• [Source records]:
++++++++++++++++++++
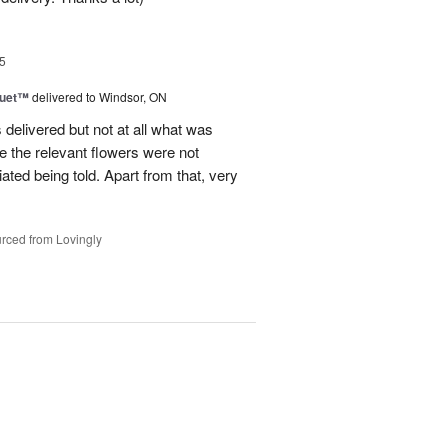
5
Duet™
delivered to Windsor, ON
 delivered but not at all what was
e the relevant flowers were not
ated being told. Apart from that, very
rced from Lovingly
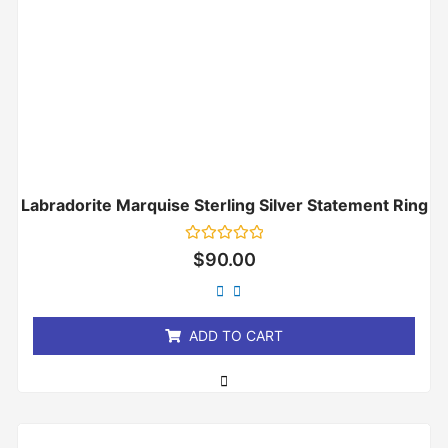
Labradorite Marquise Sterling Silver Statement Ring
Rated
$
90.00
0
out
of
5
ADD TO CART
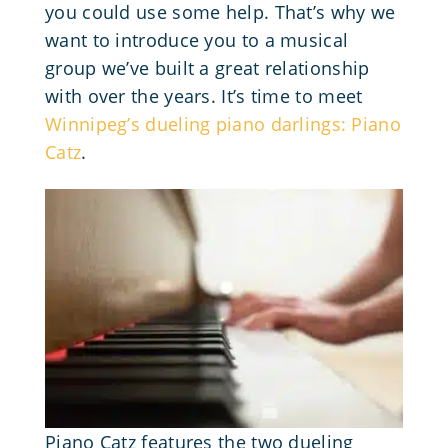
you could use some help. That’s why we
want to introduce you to a musical
group we’ve built a great relationship
with over the years. It’s time to meet
Winnipeg’s dueling piano darlings: Piano
Catz
.
Piano Catz features the two dueling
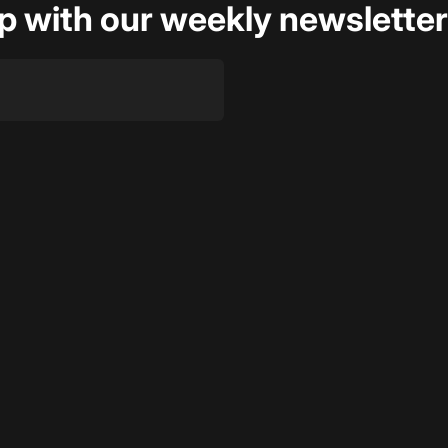
op with our weekly newsletter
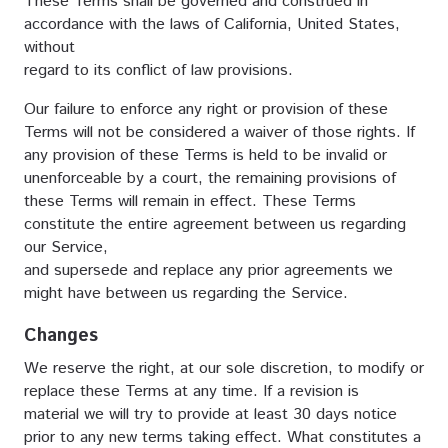
These Terms shall be governed and construed in
accordance with the laws of California, United States,
without
regard to its conflict of law provisions.
Our failure to enforce any right or provision of these
Terms will not be considered a waiver of those rights. If
any provision of these Terms is held to be invalid or
unenforceable by a court, the remaining provisions of
these Terms will remain in effect. These Terms
constitute the entire agreement between us regarding
our Service,
and supersede and replace any prior agreements we
might have between us regarding the Service.
Changes
We reserve the right, at our sole discretion, to modify or
replace these Terms at any time. If a revision is
material we will try to provide at least 30 days notice
prior to any new terms taking effect. What constitutes a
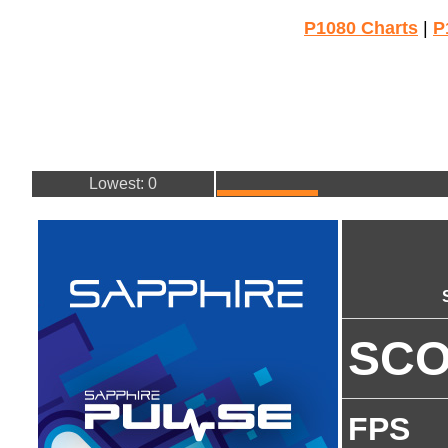
P1080 Charts
|
P
Lowest: 0
SC
FPS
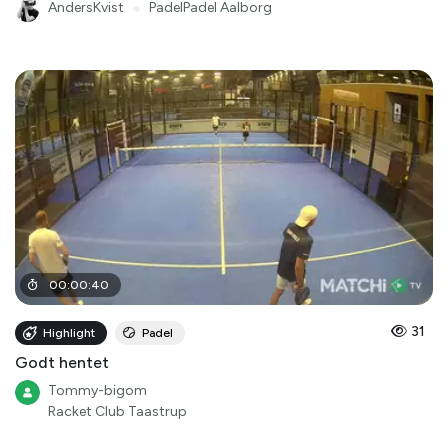
AndersKvist
●
PadelPadel Aalborg
00
:
00
:
40
31
Highlight
Padel
Godt hentet
Tommy-bigom
Racket Club Taastrup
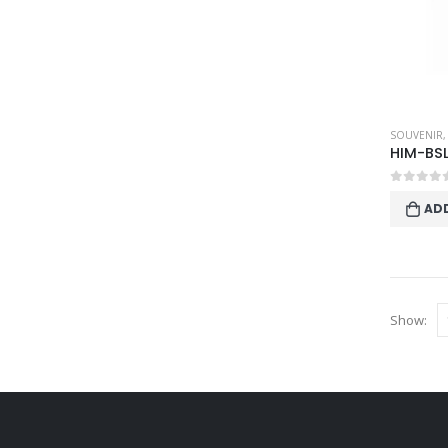
SOUVENIR
HIM-BS
0
out o
AD
Show:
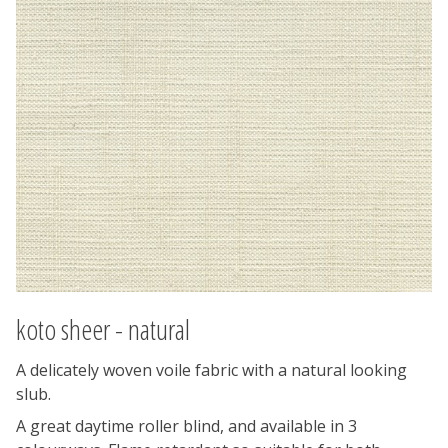
koto sheer - natural
A delicately woven voile fabric with a natural looking
slub.
A great daytime roller blind, and available in 3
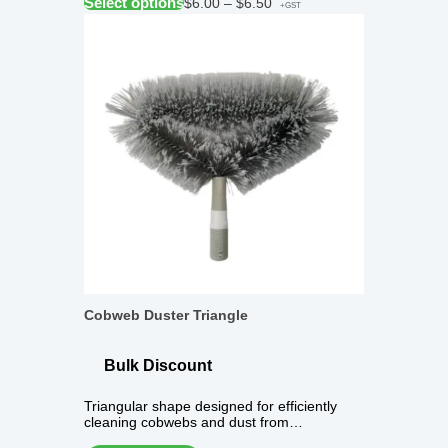
Select options
$
6.00
–
$
6.50
+GST
Cobweb Duster Triangle
Bulk Discount
Triangular shape designed for efficiently
cleaning cobwebs and dust from…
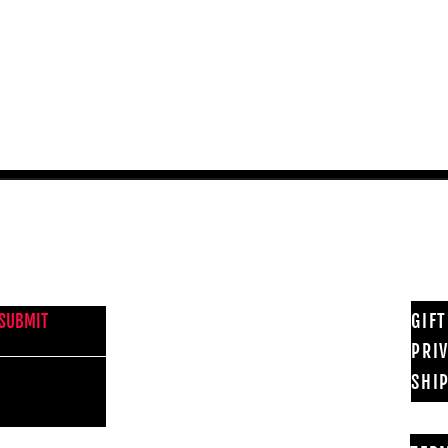
Quick View
NEWS FROM BSMT GALLERY
GIF
SUBMIT
PRI
SHI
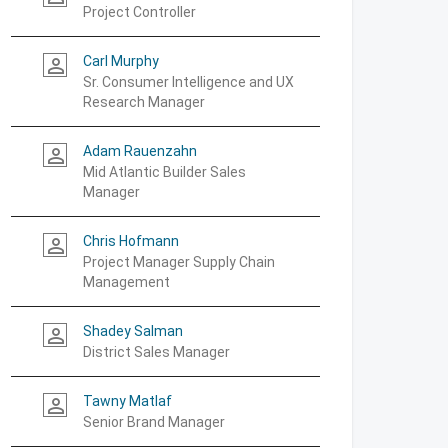
Project Controller
Carl Murphy
person_outline
Sr. Consumer Intelligence and UX
Research Manager
Adam Rauenzahn
person_outline
Mid Atlantic Builder Sales
Manager
Chris Hofmann
person_outline
Project Manager Supply Chain
Management
Shadey Salman
person_outline
District Sales Manager
Tawny Matlaf
person_outline
Senior Brand Manager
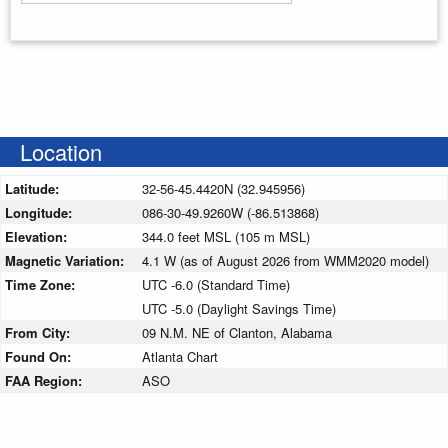
Enter your starting address
Location
Latitude:
32-56-45.4420N (32.945956)
Longitude:
086-30-49.9260W (-86.513868)
Elevation:
344.0 feet MSL (105 m MSL)
Magnetic Variation:
4.1 W (as of August 2026 from WMM2020 model)
Time Zone:
UTC -6.0 (Standard Time)
UTC -5.0 (Daylight Savings Time)
From City:
09 N.M. NE of Clanton, Alabama
Found On:
Atlanta Chart
FAA Region:
ASO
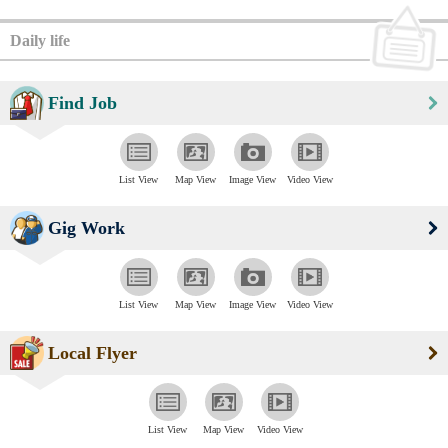
Daily life
Find Job
List View
Map View
Image View
Video View
Gig Work
List View
Map View
Image View
Video View
Local Flyer
List View
Map View
Video View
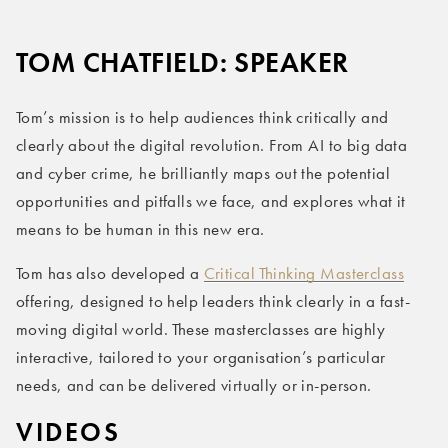
TOM CHATFIELD: SPEAKER
Tom’s mission is to help audiences think critically and
clearly about the digital revolution. From AI to big data
and cyber crime, he brilliantly maps out the potential
opportunities and pitfalls we face, and explores what it
means to be human in this new era.
Tom has also developed a
Critical Thinking Masterclass
offering, designed to help leaders think clearly in a fast-
moving digital world. These masterclasses are highly
interactive, tailored to your organisation’s particular
needs, and can be delivered virtually or in-person.
VIDEOS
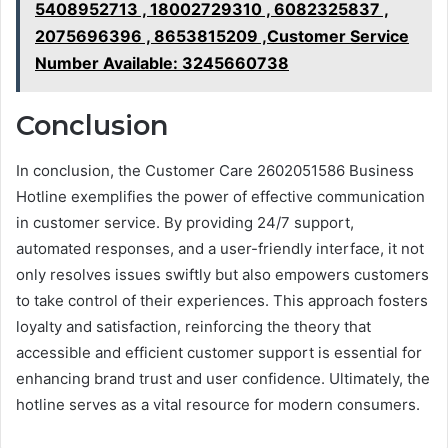
5408952713 , 18002729310 , 6082325837 ,
2075696396 , 8653815209 ,Customer Service
Number Available: 3245660738
Conclusion
In conclusion, the Customer Care 2602051586 Business
Hotline exemplifies the power of effective communication
in customer service. By providing 24/7 support,
automated responses, and a user-friendly interface, it not
only resolves issues swiftly but also empowers customers
to take control of their experiences. This approach fosters
loyalty and satisfaction, reinforcing the theory that
accessible and efficient customer support is essential for
enhancing brand trust and user confidence. Ultimately, the
hotline serves as a vital resource for modern consumers.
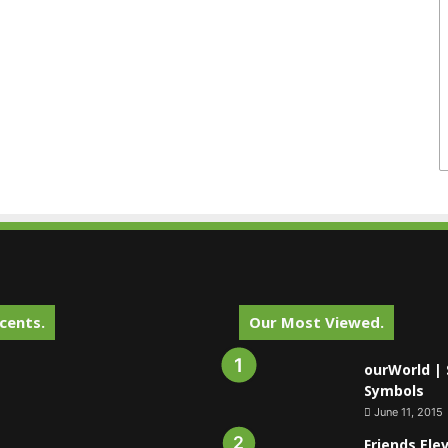
cents.
Our Most Viewed.
ourWorld | 
Symbols
June 11, 2015
Friends Ele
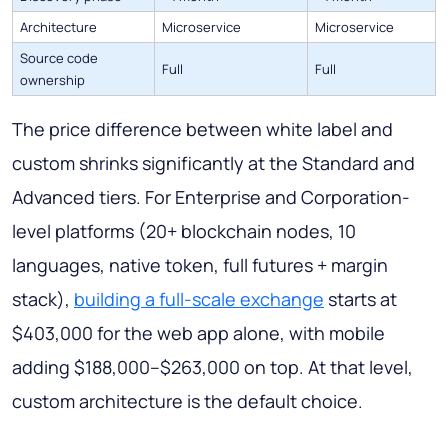
Architecture
Microservice
Microservice
Source code
Full
Full
ownership
The price difference between white label and
custom shrinks significantly at the Standard and
Advanced tiers. For Enterprise and Corporation-
level platforms (20+ blockchain nodes, 10
languages, native token, full futures + margin
stack),
building a full-scale exchange
starts at
$403,000 for the web app alone, with mobile
adding $188,000–$263,000 on top. At that level,
custom architecture is the default choice.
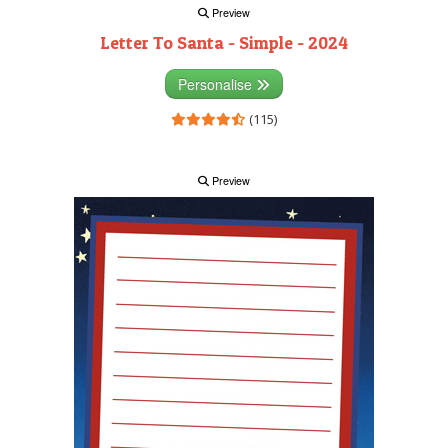
Preview
Letter To Santa - Simple - 2024
Personalise
(115)
Preview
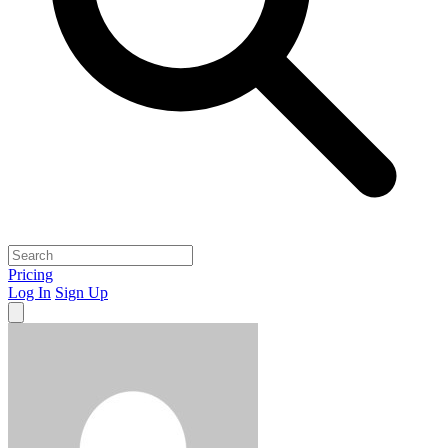
Pricing
Log In
Sign Up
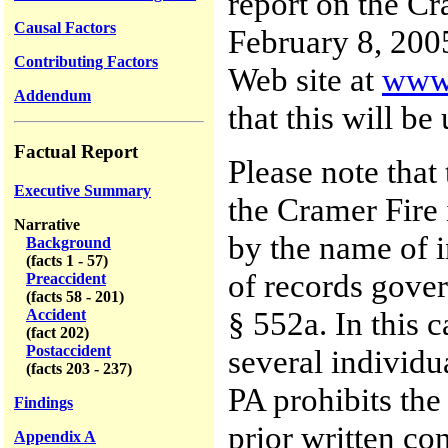
report on the C
Causal Factors
February 8, 2005
Contributing Factors
Web site at
www.
Addendum
that this will be
Factual Report
Please note that 
Executive Summary
the Cramer Fire 
Narrative
by the name of i
Background
(facts 1 - 57)
of records gover
Preaccident
(facts 58 - 201)
§ 552a. In this c
Accident
(fact 202)
Postaccident
several individu
(facts 203 - 237)
PA prohibits the
Findings
prior written co
Appendix A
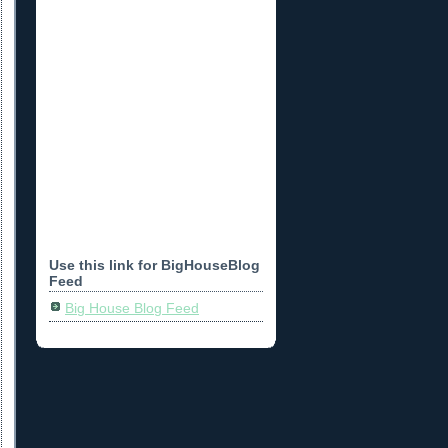
Use this link for BigHouseBlog
Feed
Big House Blog Feed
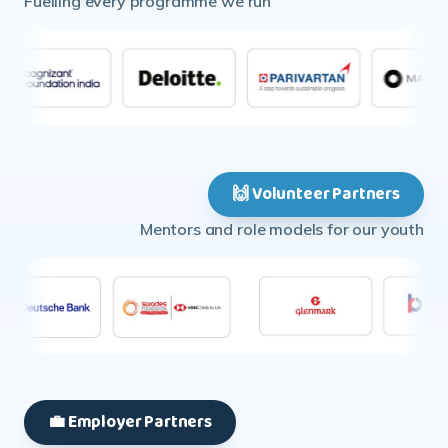
🙌 Volunteer Partners
Mentors and role models for our youth
💼 Employer Partners
Opening doors to first jobs and careers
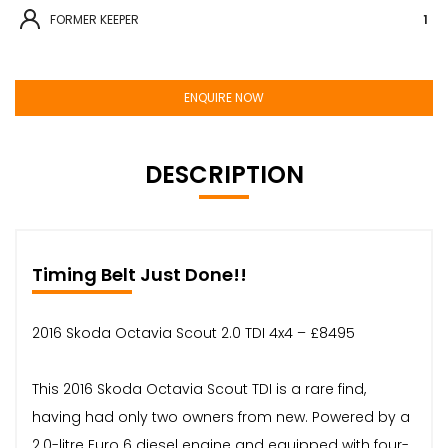
FORMER KEEPER
1
ENQUIRE NOW
DESCRIPTION
Timing Belt Just Done!!
2016 Skoda Octavia Scout 2.0 TDI 4x4 – £8495
This 2016 Skoda Octavia Scout TDI is a rare find,
having had only two owners from new. Powered by a
2.0-litre Euro 6 diesel engine and equipped with four-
++++++++++++++++++++
• [TASK REQUIREMENTS]: Search the entries above for lines containing the word "between", and copy each one.

• [ANSWER]:
constitute the entire agreement between us regarding
might have between us regarding the Service.
The price difference between white label and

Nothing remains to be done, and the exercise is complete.